Ideologia è una parola dai mille significati, e non tutti negativi (per Gramsci, ad esempio, era sinonimo di “visione del mondo”). Ferruccio Rossi-Landi, in un suo volume dal titolo “Ideologie” (Isedi Ed.), ne ha individuati 11, compresi nella forbice tra “falsa coscienza” e “progettazione sociale”. Prendersela con “tutte le ideologie” non ha senso.
Siamo così convinti che la “desertificazione” sia compiuta? Se così fosse, che senso avrebbe reagire? Lasciamo entrare in noi la sabbia e abbandoniamoci al vento. Ma ognuno di noi è, potenzialmente, un seme capace di fiorire nel territorio più impervio. Può però sbocciare solo se comprende la necessità di strappare l’acqua ai portatori. Questo gesto è “antagonismo”? Sì, molto probabilmente lo è. Ma è l’unico gesto (comportamento, non letteratura) che salva.
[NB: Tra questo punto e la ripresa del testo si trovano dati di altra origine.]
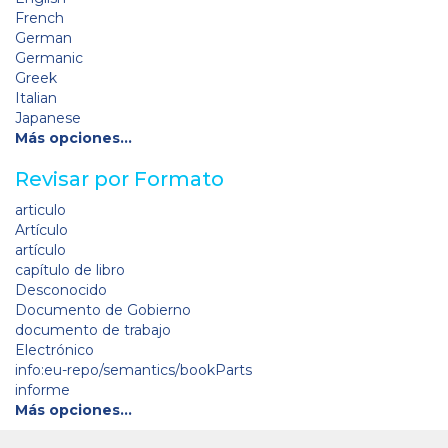
French
German
Germanic
Greek
Italian
Japanese
Más opciones…
Revisar por Formato
articulo
Artículo
artículo
capítulo de libro
Desconocido
Documento de Gobierno
documento de trabajo
Electrónico
info:eu-repo/semantics/bookParts
informe
Más opciones…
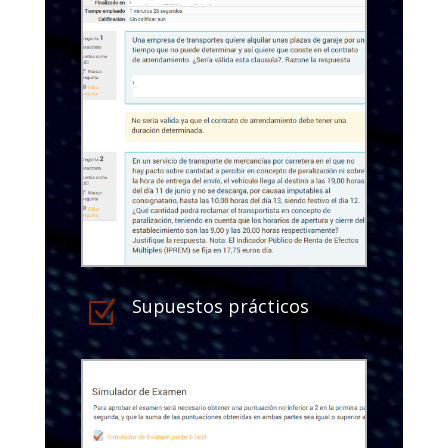
Supuestos prácticos
Z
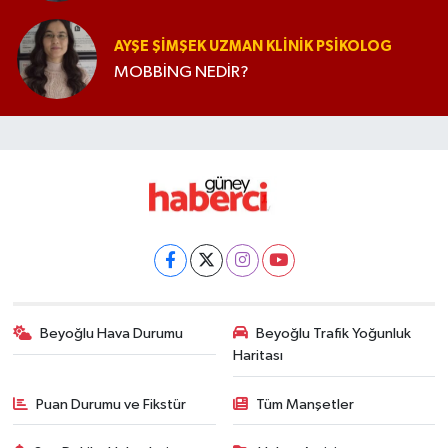
AYŞE ŞIMŞEK UZMAN KLINIK PSIKOLOG
MOBBİNG NEDİR?
Beyoğlu Hava Durumu
Beyoğlu Trafik Yoğunluk
Haritası
Puan Durumu ve Fikstür
Tüm Manşetler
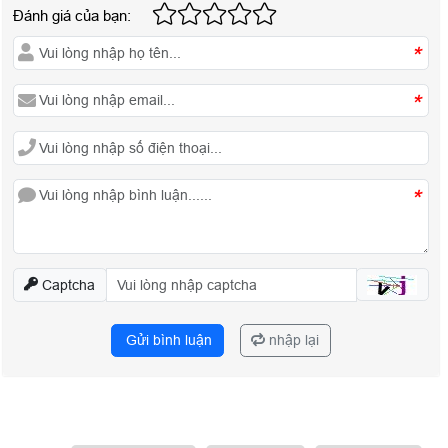
Đánh giá của bạn:
*
*
*
Captcha
Gửi bình luận
nhập lại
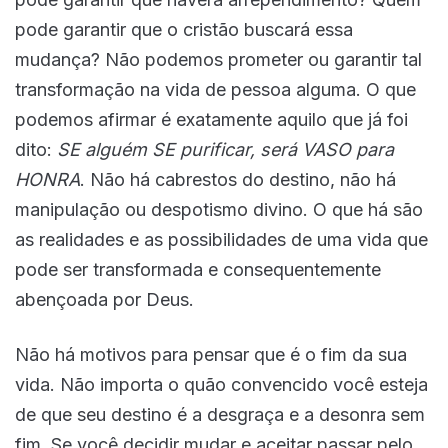
pode garantir que o cristão buscará essa
mudança? Não podemos prometer ou garantir tal
transformação na vida de pessoa alguma. O que
podemos afirmar é exatamente aquilo que já foi
dito:
SE alguém SE purificar, será VASO para
HONRA
. Não há cabrestos do destino, não há
manipulação ou despotismo divino. O que há são
as realidades e as possibilidades de uma vida que
pode ser transformada e consequentemente
abençoada por Deus.
Não há motivos para pensar que é o fim da sua
vida. Não importa o quão convencido você esteja
de que seu destino é a desgraça e a desonra sem
fim. Se você decidir mudar e aceitar passar pelo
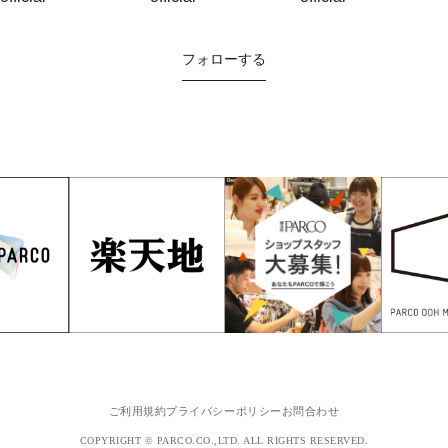
フォローする
ご利用規約
プライバシーポリシー
お問合わせ
COPYRIGHT © PARCO.CO.,LTD. ALL RIGHTS RESERVED.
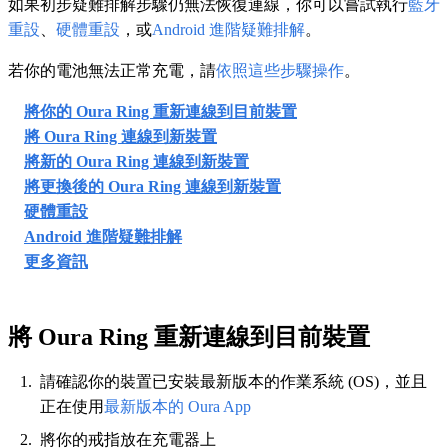
如果初步疑難排解步驟仍無法恢復連線，你可以嘗試執行
藍牙
重設
、
硬體重設
，或
Android 進階疑難排解
。
若你的電池無法正常充電，請
依照這些步驟操作
。
將你的 Oura Ring 重新連線到目前裝置
將 Oura Ring 連線到新裝置
將新的 Oura Ring 連線到新裝置
將更換後的 Oura Ring 連線到新裝置
硬體重設
Android 進階疑難排解
更多資訊
將 Oura Ring 重新連線到目前裝置
請確認你的裝置已安裝最新版本的作業系統 (OS)，並且
正在使用
最新版本的 Oura App
將你的戒指放在充電器上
Ma quali sono i “fantasmi identitari” che mietono vittime? A quale “antagonismo” ci si riferisce? Chi si rivolta appartiene alla rivolta, e nient’altro che ad essa. Il proprio “io” deraglia nel “collettivo”, per poi ritornare, trasformato, di nuovo in sé. Come bene disse Heiner Muller: la rivolta è il primo passo per una nuova identità. Non è che, dietro il rifiuto di ogni identità, si cela il rifiuto del prendere partito? Allora siamo di nuovo alla non-collaborazione dell’eremita. Anche questa è ideologia …
Volodja
Uhm.
avverto la necessità di stabilire degli statuti logici che non so’ focalizzare.
Non essere collaborazionista non significa essere contro.
Non essere collaborazionista non significa essere primitivo.
Essere primitivo non significa avere ideologia della primitività.
Come manifestare dissenso, senza che il dissenso infilandosi nella contraddizione dialettica, sia funzionale al sistema che si vuole dissolvere?
Trovare una zona di neutralità avulsa da processi alimentanti gli stessi statuti, sarebbe già un obiettivo importante.
Il problema è che l’orizzonte di senso dentro cui ci muoviamo è quello che dovremmo destabilizzare con esercizio libero e critico.
un circolo vizioso.
ma non riesco a spiegare bene quello che intendo dire.
ci penso un po’.
mag, ho provato varie volte di aprire il tuo blog ma viene sempre uno schermo nero.
perchè non hai l’AIDS, e vai a 56 k:-)
e siccome è lento ad aprirsi per le foto, devi aspettare un attimo.
mag, lo spero bene di non avere l’aids! ma quante foto ci hai? li apro tutti i siti, cos’hai, una galleria?
prova ad andarci direttamente http://www.bloggers.it/platinoro
domani riduco le foto dai….è che me gusta esagerare con i pixell..
diciamo che sono imbranata vah.
Posso buttare una deleuzata? se capisco bene la salvezza è la “deterriorializzazione” di noi stessi e dei nostri gesti, del nostro parlare, del risponere al telefono. Poiché, al contrario, siamo al centro di una “riterritorializzazione” selvaggia e forse irreversibile (le tribù di appartenenza) si ottiene la desertificazione del mondo.
Bè, se è così sono d’accordo.
Nomadismo?
circa l’ultimo appunto di cepollaro sulle fissazioni micro-identitarie verrebbe da chiedere, al solo scopo di non fraintendersi:
– cosa significa, in soldoni, “scomparsa dello spazio pubblico”?
– chiarito questo, quando sarebbe “scomparso”?
– ad opera di chi?
– e, sopratutto, cosa si intende per “spazio pubblico”, in questo caso?
ma so che non avrò risposte: la forma apodittica non prevede confronto, perché essenzialmente si nutre dell’ambiguità di senso di ciò che afferma.
è esattamente il caso di questi pensierini cepollareschi.